Die Dunkel-Strecke dehnte sich letztendlich über etwa 7 Stunden, bis 4 Uhr morgens. Etwas länger, als ich kalkuliert hatte. Aber im Dunkeln kann man die VM-typischen Vorteile nur noch selten ausspielen, weil man für schnelles Fahren einfach nicht weit genug sieht; die schönen, aber engen Passagen wie der 22 km lange Bahntrassen-Radweg von Schwäbisch Gmünd nach Faurndau zwangen zu moderatem Tempo, und der Schlussanstieg am Stuttgarter Flughafen vorbei über Wirtschaftswege mit schlecht rollendem Belag war auch sehr zäh.
Bei km 401 ging dann schlagartig mein Licht aus. Die XT Powerbank hatte präzise bei 0% abgeschaltet. Jetzt weiß ich genau, dass mir das nie auf einer Abfahrt passieren sollte. Vorausschauend Akku wechseln. Den letzten Kilometer also mit dem Reserveakku gefahren. Der Garmin war auch müde, zeigte die Position nur noch verzögert an, so dass ich den letzten Linksabbieger noch verpasste. Mal wieder rückwärts rollen, nicht zum ersten Mal an diesem langen Tag.
Im Ziel nach etwas über 20h brutto war ich anfangs etwas wacklig auf den Beinen. Dank herzlicher Betreuung mit nächtlicher Verpflegung (Radler, Bier, Brötchen, leckere Kartoffelsuppe, es hätte auch Spaghetti gegeben) legte sich das aber bald und es gab reichlich Gelegenheit zum Erfahrungsaustausch. Als ich wieder an meinem Camper ankam (und mich auf 3km dreimal verfahren hatte und einmal sogar schieben musste), war es längst hell. Egal, nach so einer Tour schläft man auch bei Licht und Verkehrsrauschen der nahen Autobahn mindestens ein paar Stunden.
Erster 400er geschafft!
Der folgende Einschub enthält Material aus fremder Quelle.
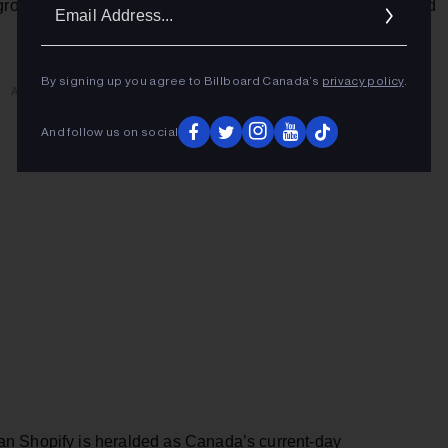
Ema
-growing “opportunity markets” in North America with 52% and
Addr
By signing up you agree to Billboard Canada’s
privacy policy
.
ADVERTISEMENT
And follow us on social
n Shopify is heralded as Canada’s current-day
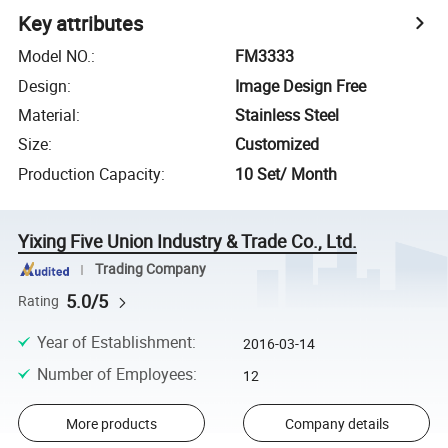
Key attributes
Model NO.
:
FM3333
Design
:
Image Design Free
Material
:
Stainless Steel
Size
:
Customized
Production Capacity
:
10 Set/ Month
Yixing Five Union Industry & Trade Co., Ltd.
Trading Company
5.0/5
Rating
Year of Establishment
:
2016-03-14
Number of Employees
:
12
More products
Company details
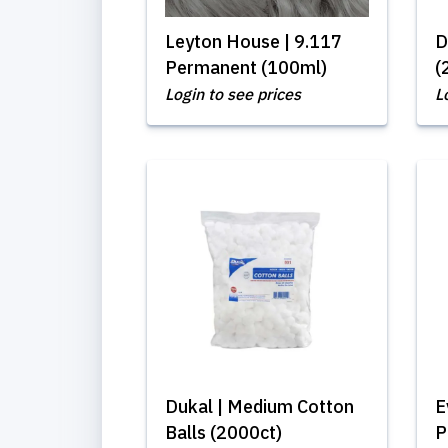
Leyton House | 9.117
D
Permanent (100ml)
(
Login to see prices
L
Dukal | Medium Cotton
E
Balls (2000ct)
P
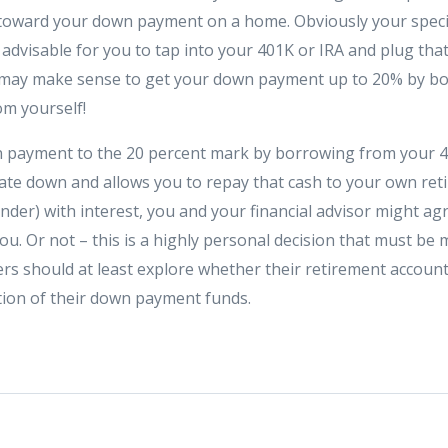
 toward your down payment on a home. Obviously your speci
is advisable for you to tap into your 401K or IRA and plug tha
t may make sense to get your down payment up to 20% by b
om yourself!
n payment to the 20 percent mark by borrowing from your 
ate down and allows you to repay that cash to your own reti
der) with interest, you and your financial advisor might agr
ou. Or not – this is a highly personal decision that must be m
 should at least explore whether their retirement account
ion of their down payment funds.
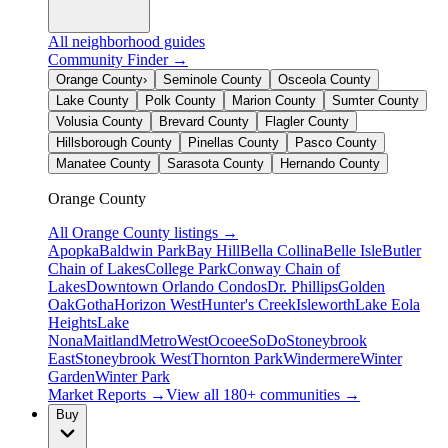
All neighborhood guides
Community Finder →
Orange County
›
Seminole County
Osceola County
Lake County
Polk County
Marion County
Sumter County
Volusia County
Brevard County
Flagler County
Hillsborough County
Pinellas County
Pasco County
Manatee County
Sarasota County
Hernando County
Orange County
All
Orange County
listings →
Apopka
Baldwin Park
Bay Hill
Bella Collina
Belle Isle
Butler
Chain of Lakes
College Park
Conway Chain of
Lakes
Downtown Orlando Condos
Dr. Phillips
Golden
Oak
Gotha
Horizon West
Hunter's Creek
Isleworth
Lake Eola
Heights
Lake
Nona
Maitland
MetroWest
Ocoee
SoDo
Stoneybrook
East
Stoneybrook West
Thornton Park
Windermere
Winter
Garden
Winter Park
Market Reports →
View all 180+ communities →
Buy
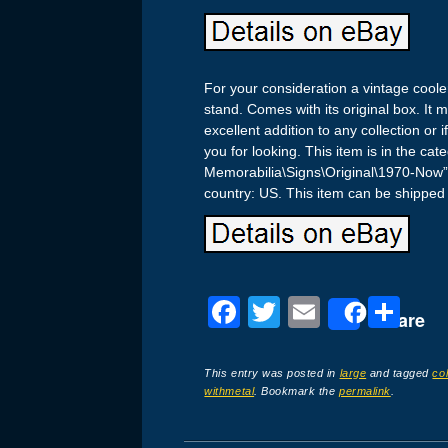
For your consideration a vintage coole
stand. Comes with its original box. It 
excellent addition to any collection or 
you for looking. This item is in the ca
Memorabilia\Signs\Original\1970-Now”. 
country: US. This item can be shipped 
F
T
E
S
Share
a
wi
m
h
c
tt
ail
ar
This entry was posted in
large
and tagged
co
withmetal
. Bookmark the
permalink
.
e
er
e
b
Dieses Brevet kann ich empfehlen. Auch für Velomobil-Fahrer! Eine sorgfältig ausgesuchte, abwechslungsreiche Strecke, überwiegend verkehrsarm, schöne Landschaft, viele Sehenswürdigkeiten, schnelle Passagen, meist moderat steile Anstiege, nette Organisatoren und Teilnehmer. Es hat mir sehr gut gefallen.
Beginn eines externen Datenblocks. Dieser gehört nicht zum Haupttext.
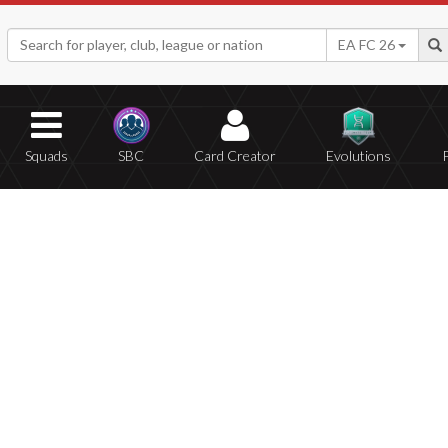
EA FC 26
Squads
SBC
Card Creator
Evolutions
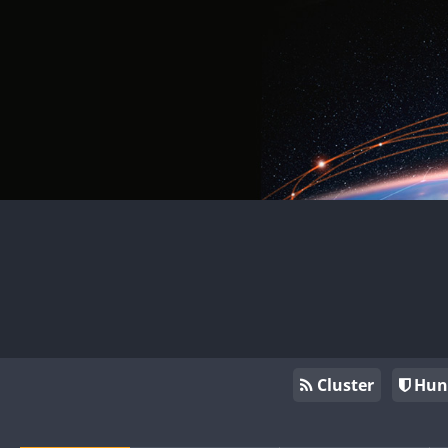
Cluster
Hun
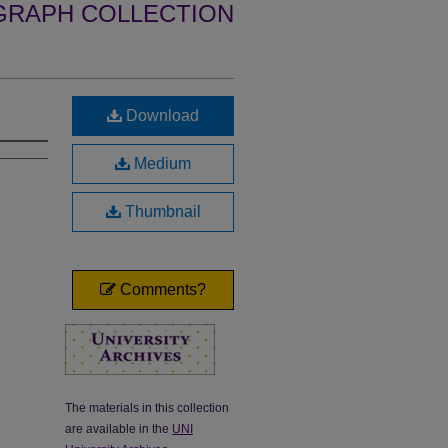
GRAPH COLLECTION
Download
Medium
Thumbnail
Comments?
The materials in this collection
are available in the
UNI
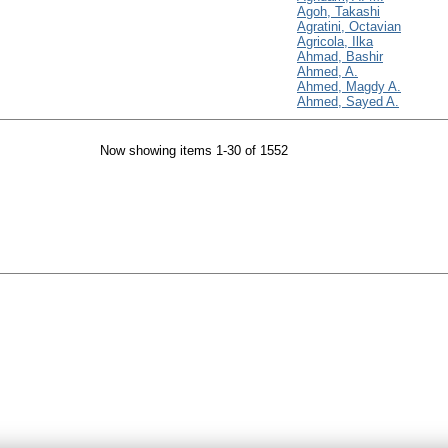
Agoh, Takashi
Agratini, Octavian
Agricola, Ilka
Ahmad, Bashir
Ahmed, A.
Ahmed, Magdy A.
Ahmed, Sayed A.
Now showing items 1-30 of 1552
Nur eine Warnung für Milan-Fahrer: es gibt wirklich viele Gelegenheiten, aufzusetzen. Tankstelleneinfahren, Supermarkt-Einfahrten, Bodenwellen. Schützt eure Fußhubbel!
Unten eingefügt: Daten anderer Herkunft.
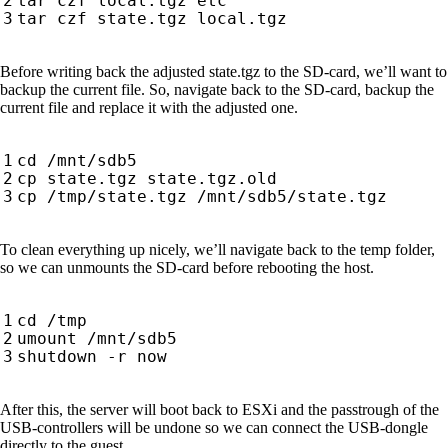
Before writing back the adjusted state.tgz to the SD-card, we’ll want to
backup the current file. So, navigate back to the SD-card, backup the
current file and replace it with the adjusted one.
To clean everything up nicely, we’ll navigate back to the temp folder,
so we can unmounts the SD-card before rebooting the host.
After this, the server will boot back to ESXi and the passtrough of the
USB-controllers will be undone so we can connect the USB-dongle
directly to the guest.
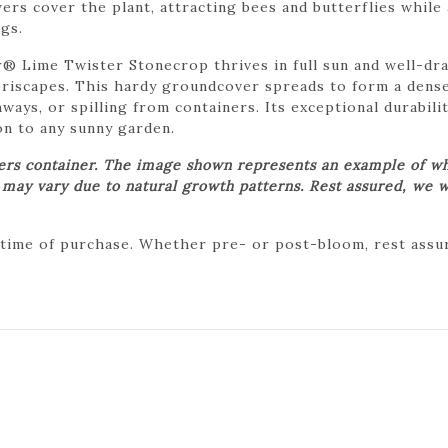
ers cover the plant, attracting bees and butterflies while
gs.
 Lime Twister Stonecrop thrives in full sun and well-drai
riscapes. This hardy groundcover spreads to form a dense
ways, or spilling from containers. Its exceptional durabil
on to any sunny garden.
wers container. The image shown represents an example of wh
t may vary due to natural growth patterns. Rest assured, we w
 time of purchase. Whether pre- or post-bloom, rest assure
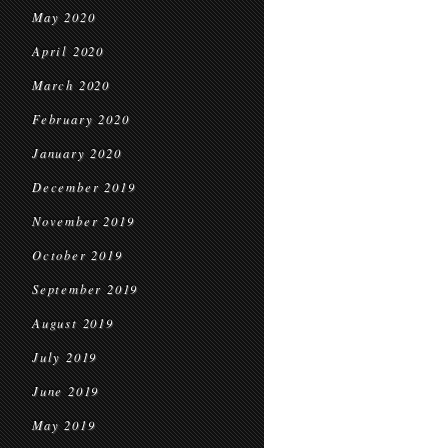
May 2020
April 2020
March 2020
February 2020
January 2020
December 2019
November 2019
October 2019
September 2019
August 2019
July 2019
June 2019
May 2019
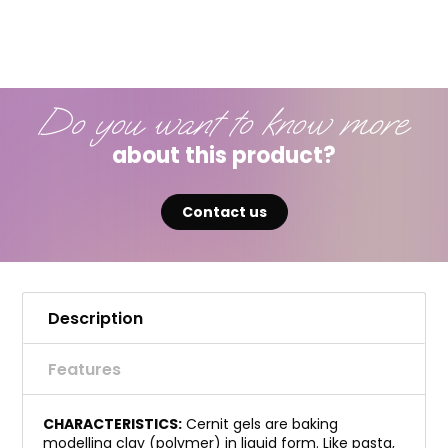
Do you want to know more
about this product?
Contact us
Description
Features
CHARACTERISTICS:
Cernit gels are baking
modelling clay (polymer) in liquid form. Like pasta,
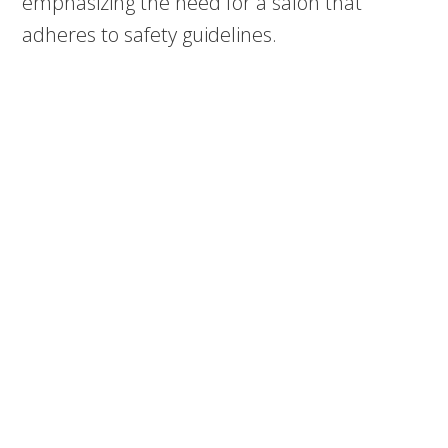
emphasizing the need for a salon that
adheres to safety guidelines.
Ach ja, nach der Tour war doch was kaputt. Sitz angebrochen. Sieht so aus, als hätte er da ab Werk eine Schwachstelle gehabt. Das muss jetzt schnell repariert werden, ich will auch den 400er von Karl in knapp 2 Wochen noch fahren. Der hat nämlich einen Abendstart. Wie die 90h-Gruppe bei PBP.